Born in the central city of Nagoya, he joined the company in 1936; an engineer by profession with a reputation for taciturnity, Toyoda served as president from 1967 and 1982; he was chairman until 1994 and remained an honorary advisor at Toyota until his death.
He presided over Toyota's rise in the US market from the launch of the Corolla in the late 1960s to the decision to begin making cars in the United States in the late 1980s.
THE TOYOTA WAY
He was also instrumental in developing what became the company’s much-imitated ‘just in time’ method of producing cars with as little waste as possible and continual quality improvements, a system that became known as the “Toyota Way”.
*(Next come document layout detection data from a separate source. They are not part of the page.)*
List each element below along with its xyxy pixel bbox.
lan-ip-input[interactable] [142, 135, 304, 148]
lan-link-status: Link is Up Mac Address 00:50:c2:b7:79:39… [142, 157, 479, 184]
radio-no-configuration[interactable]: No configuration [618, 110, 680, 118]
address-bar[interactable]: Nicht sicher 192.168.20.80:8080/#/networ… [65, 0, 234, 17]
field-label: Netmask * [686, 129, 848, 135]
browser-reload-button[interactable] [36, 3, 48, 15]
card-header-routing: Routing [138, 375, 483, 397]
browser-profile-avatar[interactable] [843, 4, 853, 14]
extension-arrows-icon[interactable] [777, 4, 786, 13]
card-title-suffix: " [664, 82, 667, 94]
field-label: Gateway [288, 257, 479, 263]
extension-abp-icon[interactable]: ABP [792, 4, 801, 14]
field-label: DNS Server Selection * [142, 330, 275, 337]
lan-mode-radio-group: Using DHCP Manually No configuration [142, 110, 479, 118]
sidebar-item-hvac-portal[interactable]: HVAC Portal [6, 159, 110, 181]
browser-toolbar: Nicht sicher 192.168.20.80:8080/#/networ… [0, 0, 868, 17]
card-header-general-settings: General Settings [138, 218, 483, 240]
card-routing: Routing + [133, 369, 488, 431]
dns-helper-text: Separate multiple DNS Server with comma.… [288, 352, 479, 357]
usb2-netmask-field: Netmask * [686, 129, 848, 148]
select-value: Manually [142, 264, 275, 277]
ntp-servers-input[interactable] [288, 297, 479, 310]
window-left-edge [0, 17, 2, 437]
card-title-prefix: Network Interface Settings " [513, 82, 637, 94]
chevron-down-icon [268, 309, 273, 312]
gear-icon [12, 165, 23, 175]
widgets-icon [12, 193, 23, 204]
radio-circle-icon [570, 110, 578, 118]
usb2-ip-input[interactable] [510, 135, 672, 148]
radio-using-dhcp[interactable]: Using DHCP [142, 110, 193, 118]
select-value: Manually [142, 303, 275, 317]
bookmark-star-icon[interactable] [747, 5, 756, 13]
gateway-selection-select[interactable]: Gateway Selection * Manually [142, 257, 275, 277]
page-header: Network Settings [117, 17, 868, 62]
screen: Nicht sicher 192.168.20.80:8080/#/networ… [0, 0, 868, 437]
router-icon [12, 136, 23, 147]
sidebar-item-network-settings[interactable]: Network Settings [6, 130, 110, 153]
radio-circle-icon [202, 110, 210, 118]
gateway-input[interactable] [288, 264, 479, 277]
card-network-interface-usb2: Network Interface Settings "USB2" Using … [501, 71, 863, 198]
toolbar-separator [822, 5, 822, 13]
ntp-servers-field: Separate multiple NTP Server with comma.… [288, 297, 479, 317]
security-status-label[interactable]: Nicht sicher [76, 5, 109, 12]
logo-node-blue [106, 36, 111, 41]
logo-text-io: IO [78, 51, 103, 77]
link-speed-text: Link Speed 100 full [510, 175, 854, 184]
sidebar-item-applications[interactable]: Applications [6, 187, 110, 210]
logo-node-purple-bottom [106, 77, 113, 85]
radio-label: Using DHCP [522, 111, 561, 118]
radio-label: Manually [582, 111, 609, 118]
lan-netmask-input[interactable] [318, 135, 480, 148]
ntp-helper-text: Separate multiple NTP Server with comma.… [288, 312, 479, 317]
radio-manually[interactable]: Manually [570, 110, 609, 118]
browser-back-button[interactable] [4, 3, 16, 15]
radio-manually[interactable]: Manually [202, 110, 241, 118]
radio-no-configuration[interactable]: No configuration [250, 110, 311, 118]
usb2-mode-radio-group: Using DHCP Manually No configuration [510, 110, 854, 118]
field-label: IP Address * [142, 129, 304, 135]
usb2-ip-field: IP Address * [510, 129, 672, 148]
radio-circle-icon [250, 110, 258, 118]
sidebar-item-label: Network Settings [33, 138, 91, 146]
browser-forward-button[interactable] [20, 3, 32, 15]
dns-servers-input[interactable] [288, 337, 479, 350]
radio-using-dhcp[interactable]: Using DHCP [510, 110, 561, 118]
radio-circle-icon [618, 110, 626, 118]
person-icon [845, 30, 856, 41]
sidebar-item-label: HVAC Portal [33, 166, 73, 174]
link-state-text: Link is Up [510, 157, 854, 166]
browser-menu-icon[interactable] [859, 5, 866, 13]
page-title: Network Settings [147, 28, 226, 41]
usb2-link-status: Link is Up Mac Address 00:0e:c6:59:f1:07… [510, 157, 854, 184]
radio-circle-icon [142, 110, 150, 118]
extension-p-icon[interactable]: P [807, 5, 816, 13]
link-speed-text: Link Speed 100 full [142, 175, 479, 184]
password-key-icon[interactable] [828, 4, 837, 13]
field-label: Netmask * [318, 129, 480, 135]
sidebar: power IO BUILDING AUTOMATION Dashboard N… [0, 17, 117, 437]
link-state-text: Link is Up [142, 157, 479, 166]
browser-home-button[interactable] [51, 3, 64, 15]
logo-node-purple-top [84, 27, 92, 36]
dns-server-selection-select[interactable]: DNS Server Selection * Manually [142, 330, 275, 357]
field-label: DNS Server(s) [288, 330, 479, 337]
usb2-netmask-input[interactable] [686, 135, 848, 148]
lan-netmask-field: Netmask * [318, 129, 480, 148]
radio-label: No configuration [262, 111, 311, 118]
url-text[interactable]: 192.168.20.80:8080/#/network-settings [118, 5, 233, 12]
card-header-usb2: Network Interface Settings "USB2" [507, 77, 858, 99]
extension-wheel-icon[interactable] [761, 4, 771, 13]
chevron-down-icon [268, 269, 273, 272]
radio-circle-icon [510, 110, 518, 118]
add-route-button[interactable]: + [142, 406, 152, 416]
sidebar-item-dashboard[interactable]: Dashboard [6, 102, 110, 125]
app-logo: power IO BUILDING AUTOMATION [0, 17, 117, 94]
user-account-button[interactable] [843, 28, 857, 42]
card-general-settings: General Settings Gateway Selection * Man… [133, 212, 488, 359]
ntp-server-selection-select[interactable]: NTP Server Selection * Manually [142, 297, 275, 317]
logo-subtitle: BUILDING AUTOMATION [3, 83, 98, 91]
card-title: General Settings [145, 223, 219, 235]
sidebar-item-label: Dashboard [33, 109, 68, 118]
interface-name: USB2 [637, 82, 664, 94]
In 1950 Kiichiro Toyoda sent Eiji, a graduate of the University of Tokyo, to Ford’s huge Rouge Plant to learn about carmaking from the company that had pioneered mass production.
“EQUAL TO AMERICA’S”
In a story that is still shared at Toyota training sessions, Toyoda returned to Japan impressed with American materials and machinery but convinced that he could improve on Ford's world-famous production system.
Toyoda wrote after his month and a half of training at Ford's major factories: “Japan's automobile industry facilities and engineers are good but our machine tools are inferior. If we can solve this problem, we can manufacture good and economic vehicles that are equal to America's.”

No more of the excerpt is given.